I am going to give the naked butt a try.  That looks good.


----------



## Nick Prochilo (Feb 26, 2012)

Cliff, what Larry didn't tell you is that there are 2 naked butts, ones on the kettle!


----------



## Vermin999 (Feb 26, 2012)

Nick Prochilo said:
			
		

> Cliff, what Larry didn't tell you is that there are 2 naked butts, ones on the kettle!




I don't even want to know how you know that.


----------



## bigwheel (Feb 26, 2012)

Hmmm...lot of room to work on this one. Fine looking butt.


----------



## Tri Tip (Feb 27, 2012)

That's awesome. Who need an expensive smoker when you got the best!


----------



## wittdog (Feb 27, 2012)

That was a nice looking butt.....


----------



## bigwheel (Feb 27, 2012)

Hmmm...lot of room to work on this one.
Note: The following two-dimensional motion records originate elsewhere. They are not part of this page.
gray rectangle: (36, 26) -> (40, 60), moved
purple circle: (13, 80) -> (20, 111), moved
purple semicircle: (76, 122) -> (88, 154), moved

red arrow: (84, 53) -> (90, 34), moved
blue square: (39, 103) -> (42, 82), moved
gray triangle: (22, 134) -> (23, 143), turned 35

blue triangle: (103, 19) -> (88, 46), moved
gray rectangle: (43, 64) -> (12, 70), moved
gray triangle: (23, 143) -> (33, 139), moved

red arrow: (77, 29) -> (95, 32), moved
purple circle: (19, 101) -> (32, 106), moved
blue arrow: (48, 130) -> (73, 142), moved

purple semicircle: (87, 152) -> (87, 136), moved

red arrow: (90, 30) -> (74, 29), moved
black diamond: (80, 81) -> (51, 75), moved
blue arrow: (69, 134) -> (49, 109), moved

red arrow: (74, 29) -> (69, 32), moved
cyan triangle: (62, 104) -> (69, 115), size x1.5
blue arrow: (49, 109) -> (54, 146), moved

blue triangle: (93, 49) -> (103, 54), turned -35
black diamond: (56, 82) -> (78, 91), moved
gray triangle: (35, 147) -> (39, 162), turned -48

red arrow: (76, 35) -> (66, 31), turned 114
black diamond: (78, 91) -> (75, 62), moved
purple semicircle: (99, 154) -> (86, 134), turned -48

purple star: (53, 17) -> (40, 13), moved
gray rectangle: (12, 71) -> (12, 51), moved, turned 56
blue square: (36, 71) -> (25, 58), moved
Fine looking butt.


----------



## LarryWolfe (Feb 27, 2012)

This was a 9lb butt.  Total cook time, 7 hours.  

Time to foil at 170.









Finished cooking in foil until 190, let it rest and it rose to 195.









Homemade mac n cheese.





Time to eat.  Homemade slaw and Texas Pete on the sammich.  Collards and mac n cheese for the win!


----------



## bbquzz (Feb 27, 2012)

All looks great Larry, that is some cheesie lookin' mac and cheese and that plated picture is KILLER!


----------



## Cliff H. (Feb 27, 2012)

Tell me why I would not want to season before smoking.  I'm liking the idea.


----------



## Captain Morgan (Feb 27, 2012)

I love the slaw on the sandwich....gotta try the texas pete thing next time


----------



## Vermin999 (Feb 27, 2012)

Great looking sandwich and sides!


----------



## Nick Prochilo (Feb 27, 2012)

Vermin999 said:
			
		

> Nick Prochilo said:
> 
> 
> 
> ...




Puff told me!   

Nice looking sammie Larry!


----------



## Puff1 (Feb 27, 2012)

THAT! Looks great!


----------



## Griff (Feb 27, 2012)

Let me get this straight, Mr. wolfe rub is now going comando?


----------



## wittdog (Feb 28, 2012)

That is a disturbing thought. 


Sent from my intergalactic communicator using Tapatalk


----------



## Crabnbass (Feb 28, 2012)

That's how it's done folks.


----------



## JIMMYJAM (Feb 29, 2012)

I have made 2 naked butts in my life...they both where fantastic . sammy looks mighty tasty


----------



## Finney (Mar 1, 2012)

Looks good, butt boy.


----------